Family member fell at relative's house- no negligence - do they have a case?

GoldenGirl

New Member
Jurisdiction
Massachusetts
A family member fell at another family member's house. (Massachusetts). They missed the last step going down the stairs, fell, and broke their hip. There are handrails, steps are intact and in good working order. No water on the stairs or any other indication to suggest the homeowner was neglectful in maintaining their property. The injured refused to use the stair lift that's installed.
The relative's son wants to go after the homeowner's insurance company. The injured relative does not want to, but the son is insistent and his motives to do so are questionable.
I don't think there is a case here, or is there?
The son was told by an attorney that his parent could get money from the insurance company and the homeowner's policy wouldn't increase. I question this as I cannot believe that the insurance policy would not increase.
Any insight would be appreciated.
 
I don't think there is a case here, or is there?

For negligence? No.

The son was told by an attorney that his parent could get money from the insurance company and the homeowner's policy wouldn't increase. I question this as I cannot believe that the insurance policy would not increase.

A claim under the liability coverage is likely to be denied since the homeowner was not at fault.

However, all homeowner policies have Medical Payments coverage, that pays only for medical bills (nothing else) for a guest injured on the premises regardless of cause.

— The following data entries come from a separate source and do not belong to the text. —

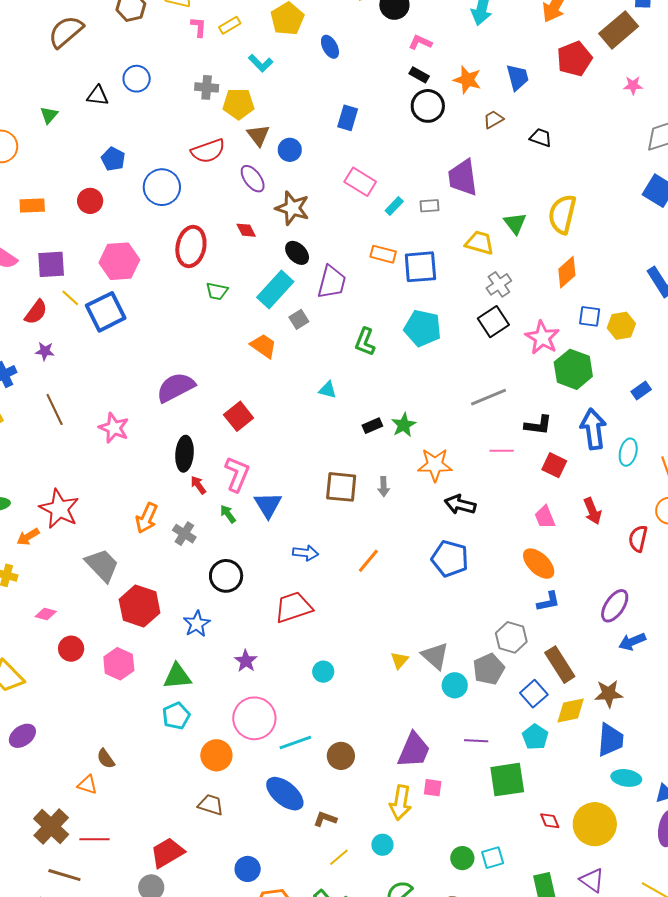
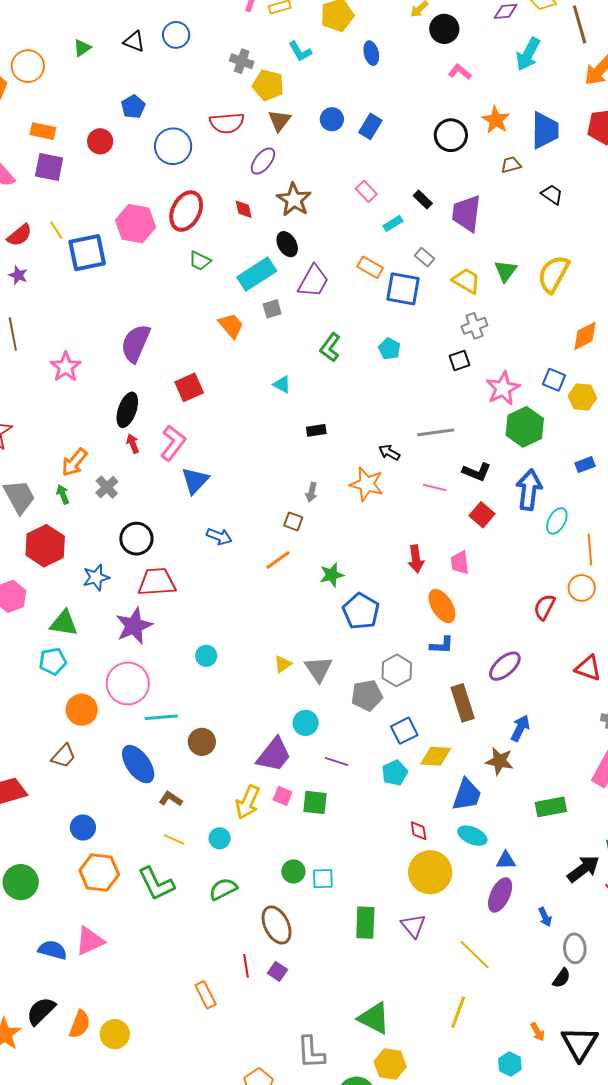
black rectangle: (419, 75) -> (423, 200), moved
blue trapezoid: (518, 77) -> (545, 130), size x1.4
blue circle: (290, 150) -> (332, 119), moved
purple ellipse: (253, 179) -> (263, 161), turned 60
pink rectangle: (360, 182) -> (366, 191), size x0.7
gray rectangle: (430, 206) -> (425, 257), moved, turned 30
pink hexagon: (119, 261) -> (135, 224), moved
purple square: (51, 264) -> (49, 167), moved
orange diamond: (567, 272) -> (585, 336), moved
black square: (493, 322) -> (460, 360), size x0.7
cyan pentagon: (423, 328) -> (389, 349), size x0.6
purple semicircle: (176, 387) -> (136, 343), turned -54
green star: (404, 425) -> (332, 575), moved
brown square: (341, 487) -> (293, 521), moved, size x0.6
black arrow: (460, 505) -> (389, 452), moved, size x0.7
red arrow: (592, 511) -> (416, 559), moved
green arrow: (228, 514) -> (63, 494), moved
blue pentagon: (450, 559) -> (361, 611), moved
red trapezoid: (293, 607) -> (157, 582), moved
blue arrow: (632, 642) -> (520, 728), moved, turned 124
purple star: (246, 661) -> (134, 626), size x1.6
brown rectangle: (560, 665) -> (463, 703), moved
cyan circle: (455, 685) -> (306, 723), moved
brown star: (609, 694) -> (500, 761), moved
green square: (507, 780) -> (315, 802), moved, size x0.7
brown trapezoid: (211, 805) -> (64, 756), turned 100
red diamond: (550, 821) -> (419, 831), moved
yellow line: (339, 857) -> (174, 839), turned 50

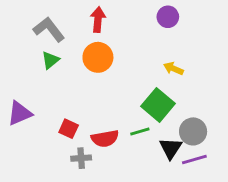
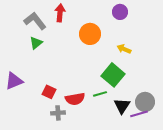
red arrow: (98, 20) -> (60, 13), moved
orange circle: (98, 57) -> (90, 34), moved
gray circle: (193, 131) -> (145, 102), moved

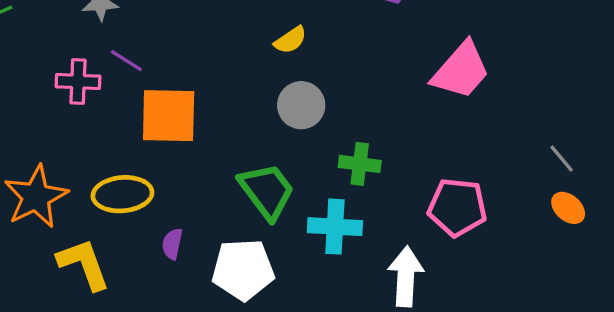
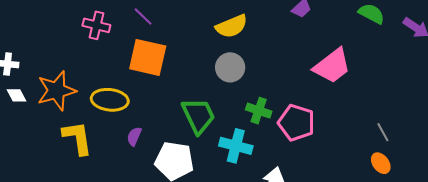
yellow semicircle: (290, 40) -> (232, 26), size x1.5
purple line: (126, 61) -> (143, 16), moved
pink pentagon: (457, 207) -> (296, 123), moved

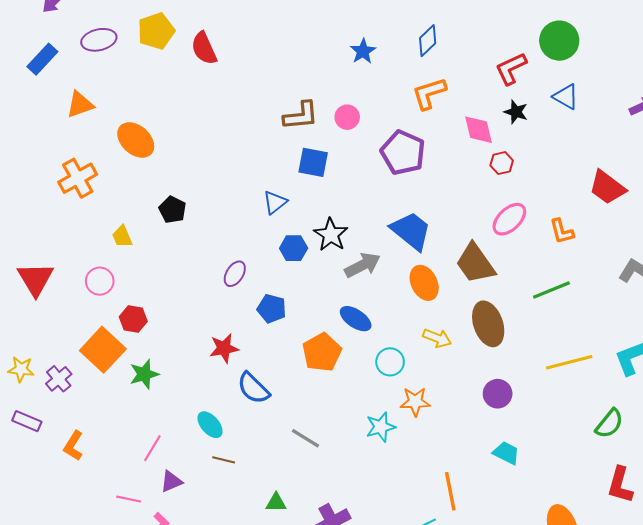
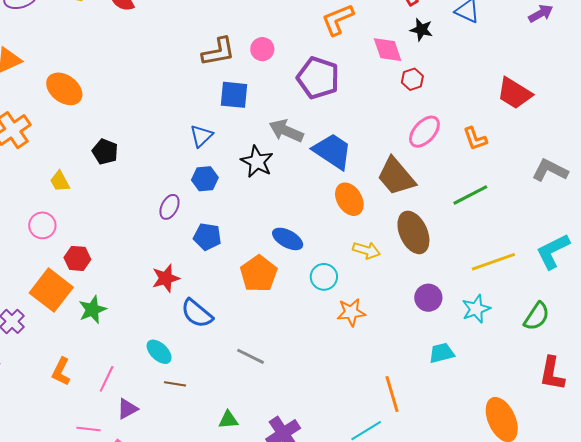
blue hexagon: (294, 248) -> (205, 179), moved
gray arrow: (363, 265) -> (286, 131), moved, turned -124
cyan star: (381, 427) -> (476, 309), moved
orange L-shape: (73, 446) -> (61, 372), moved
cyan trapezoid: (506, 453) -> (442, 353), turned -36

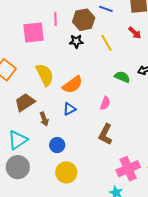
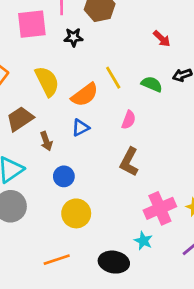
red arrow: (135, 33) -> (162, 39), moved
black star: (76, 41) -> (73, 37), moved
yellow line: (106, 43) -> (113, 78), moved

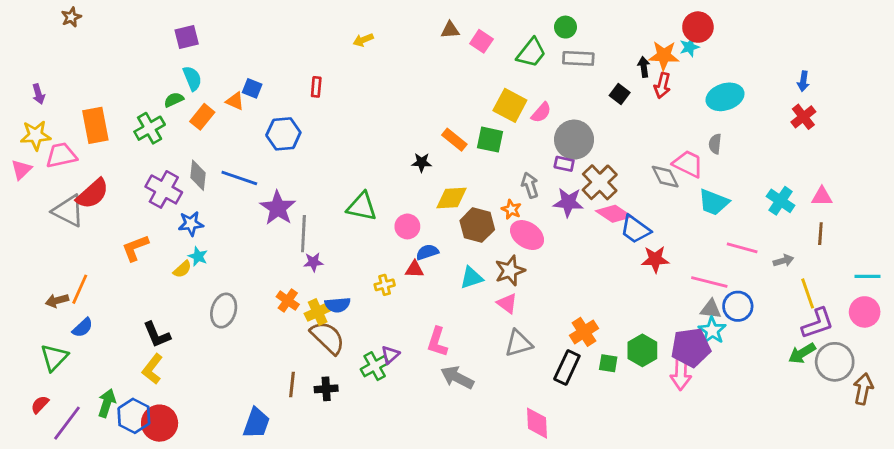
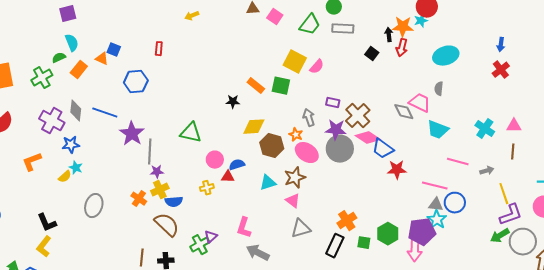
gray circle: (574, 140) -> (340, 149), moved
pink circle: (407, 226) -> (215, 160), moved
yellow cross: (318, 312) -> (160, 190), moved

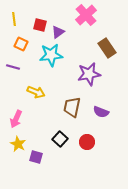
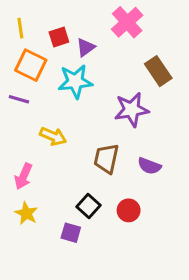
red square: (40, 25) -> (59, 37), turned -32
orange square: (21, 44) -> (31, 65), size x1.5
purple square: (36, 157) -> (71, 233), moved

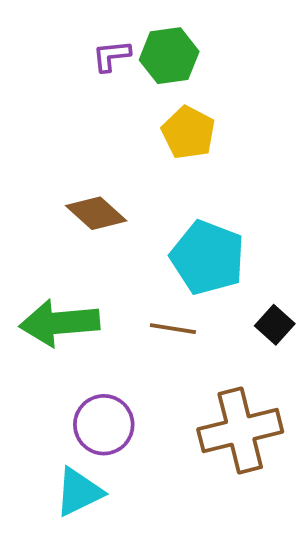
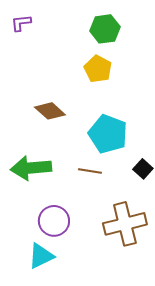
purple L-shape: (111, 56) -> (21, 23), moved
green hexagon: (169, 56) -> (105, 29), moved

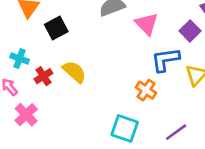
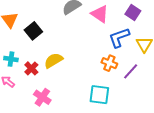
yellow semicircle: (74, 72) -> (54, 60), turned -60
pink cross: (26, 115) -> (42, 97), moved
purple line: (176, 132) -> (131, 71), moved

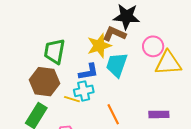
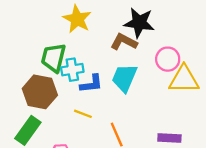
yellow star: (99, 46) -> (77, 19), moved, turned -30
cyan cross: (84, 91) -> (72, 70), moved
yellow line: (72, 99) -> (83, 114), moved

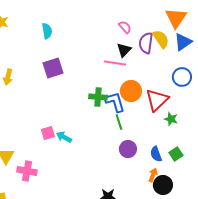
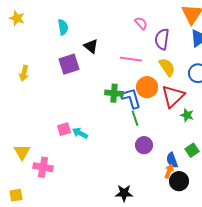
yellow semicircle: (161, 39) -> (167, 67), moved
black triangle: (124, 50) -> (91, 46), moved, turned -35
blue semicircle: (156, 154) -> (172, 160), moved

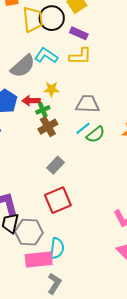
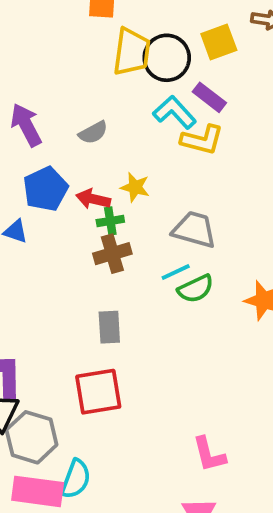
cyan L-shape: (46, 56) -> (174, 112), moved
gray semicircle: (23, 66) -> (93, 133), size x0.6
gray rectangle: (55, 165) -> (109, 327), turned -60

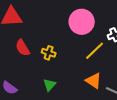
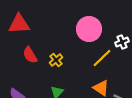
yellow cross: (49, 53) -> (56, 60), turned 32

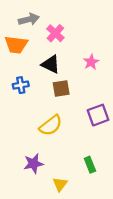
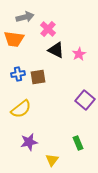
black triangle: (51, 64) -> (56, 50), moved
brown square: (61, 89) -> (38, 77), moved
purple square: (98, 115) -> (85, 100), turned -30
yellow semicircle: (51, 125) -> (21, 109), moved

Medical Payments is provided in very small amounts, often $1000, $5000, or $10,000.

Unfortunately, the homeowner has a contractual duty to report the incident to his insurance so it can be properly investigated.

There is no way to avoid getting the insurance involved.

If the homeowner conceals the event from his insurance and the insurance finds out later when a lawsuit is filed, the homeowner can end up getting coverage denied and the policy rescinded, leaving himself to pay for his own legal defense and possibly damages to the injured party when a sympathetic jury finds something wrong with the steps that wasn't there. Don't think that can't happen. I've seen juries tweak reality.
 
no negligence - do they have a case?

You answered your own question (assuming your conclusion is correct).


The relative's son wants to go after the homeowner's insurance company. The injured relative does not want to, but the son is insistent and his motives to do so are questionable.
I don't think there is a case here, or is there?

If the injured person doesn't want to do anything, then what the son wants isn't relevant unless the son has a POA or undue influence over his parent.

That said, as the prior response mentioned, all homeowner's policies have med payments coverage. We had a similar incident. A friend injured himself playing basketball in our driveway. We gave him the information about our policy, and he made a claim. It did not impact our rates since there was no negligence.